Michael Datto

Overview:

Dr. Datto is an AP/CP/MGP board certified pathologist who specializes in molecular pathology. He is the Associate Vice President for Duke University Health System Clinical Laboratories, the Vice Chair for Clinical Pathology and Medical Director for Duke University Health System Clinical Laboratories.  

In these roles, he is responsible for maintaining the standards of the College of American Pathologists and CLIA/CMS within all Clinical Laboratories at Duke.  Specifically, Dr. Datto oversees clinical testing and reporting, develops quality management systems and proficiency testing programs, provides consultation with ordering physicians, ensures educational programs, develops strategic plans that are in line with the needs of our patient population, physicians and health system leadership, coordinates research and development, ensures adequate and appropriately trained personnel, and provides profession interpretation for molecular diagnostic testing including the wide range of PCR, quantitative PCR, sequencing and FISH based tests for inherited genetic diseases, hematologic malignancies, solid tumors and infectious diseases.

Dr. Datto also serves as the chair of the Accreditation Committee (AC) for the College of American Pathologists (CAP).  The CAP is the largest accreditor of hospital based laboratories in the US and serves as a ‘deemed entity’ by the Center for Medicare Services. In his role of chair of the AC, Dr. Datto oversees the committee that makes clinical accreditation decisions for approximately 7,000 clinical domestic and international laboratories.
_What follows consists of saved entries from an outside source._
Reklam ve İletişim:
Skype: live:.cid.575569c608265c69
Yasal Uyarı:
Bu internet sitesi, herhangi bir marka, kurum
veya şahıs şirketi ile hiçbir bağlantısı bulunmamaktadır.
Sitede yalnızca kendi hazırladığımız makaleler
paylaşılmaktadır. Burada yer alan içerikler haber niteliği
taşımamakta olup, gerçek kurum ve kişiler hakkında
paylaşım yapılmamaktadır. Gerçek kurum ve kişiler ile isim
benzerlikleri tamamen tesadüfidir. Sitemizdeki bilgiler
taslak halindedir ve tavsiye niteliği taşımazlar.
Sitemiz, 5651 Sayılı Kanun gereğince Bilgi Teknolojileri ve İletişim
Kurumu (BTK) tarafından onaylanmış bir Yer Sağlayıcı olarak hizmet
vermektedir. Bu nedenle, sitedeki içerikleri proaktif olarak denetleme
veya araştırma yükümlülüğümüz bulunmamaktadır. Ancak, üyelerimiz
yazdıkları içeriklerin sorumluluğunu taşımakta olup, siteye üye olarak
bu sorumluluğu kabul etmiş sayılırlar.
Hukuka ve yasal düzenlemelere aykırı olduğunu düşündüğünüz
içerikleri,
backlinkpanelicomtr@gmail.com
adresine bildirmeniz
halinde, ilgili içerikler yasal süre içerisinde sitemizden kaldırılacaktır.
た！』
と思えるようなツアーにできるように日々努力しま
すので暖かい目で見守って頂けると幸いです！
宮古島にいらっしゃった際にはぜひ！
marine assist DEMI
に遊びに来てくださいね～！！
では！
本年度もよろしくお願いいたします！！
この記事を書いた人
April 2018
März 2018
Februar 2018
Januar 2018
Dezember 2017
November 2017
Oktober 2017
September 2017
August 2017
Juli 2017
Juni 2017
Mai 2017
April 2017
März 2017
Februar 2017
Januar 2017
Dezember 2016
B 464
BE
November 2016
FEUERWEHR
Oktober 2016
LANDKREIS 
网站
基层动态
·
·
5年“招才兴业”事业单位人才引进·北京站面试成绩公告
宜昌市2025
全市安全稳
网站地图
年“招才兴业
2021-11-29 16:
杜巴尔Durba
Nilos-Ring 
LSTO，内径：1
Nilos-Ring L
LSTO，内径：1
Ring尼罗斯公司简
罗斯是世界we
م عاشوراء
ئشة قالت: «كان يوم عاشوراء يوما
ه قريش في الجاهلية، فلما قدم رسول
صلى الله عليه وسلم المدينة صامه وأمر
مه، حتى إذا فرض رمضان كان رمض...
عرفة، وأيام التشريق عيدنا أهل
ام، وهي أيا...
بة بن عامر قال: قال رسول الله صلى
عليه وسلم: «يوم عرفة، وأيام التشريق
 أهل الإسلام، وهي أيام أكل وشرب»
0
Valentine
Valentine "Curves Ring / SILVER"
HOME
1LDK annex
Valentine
Finally, Dr. Datto has an active academic program developing data system to aggregate, normalize and utilize high complexity and high volume laboratory data.  Dr. Datto and his team have developed the Molecular Registry of Tumors (Mr.T); a software solution that supports clinical trials matching, engagement with the AACR GENIE Project and the Molecular Tumor Board for Duke University Health System.  The ultimate goal of this work is to ensure that the vast amount of laboratory data generated on our Duke patients can be put to use, driving better patient care, research and education.

Positions:

Associate Professor of Pathology

Pathology
School of Medicine

Member of the Duke Cancer Institute

Duke Cancer Institute
School of Medicine

Education:

B.A. 1991

Johns Hopkins University

Ph.D. 1998

Duke University

M.D. 1999

Duke University

Post-Doctoral Fellow, Pharmacology

Duke University

Resident, Pathology

Duke University

Grants:

Non Muscle Myosin II Contractility Putatively Regulates Scar Contracture

Administered By
Surgery
Awarded By
National Institutes of Health
Role
Collaborator
Start Date
End Date

Publications:

Next-Generation Sequencing Concordance Analysis of Comprehensive Solid Tumor Profiling between a Centralized Specialty Laboratory and the Decentralized Personal Genome Diagnostics elio Tissue Complete Kitted Solution.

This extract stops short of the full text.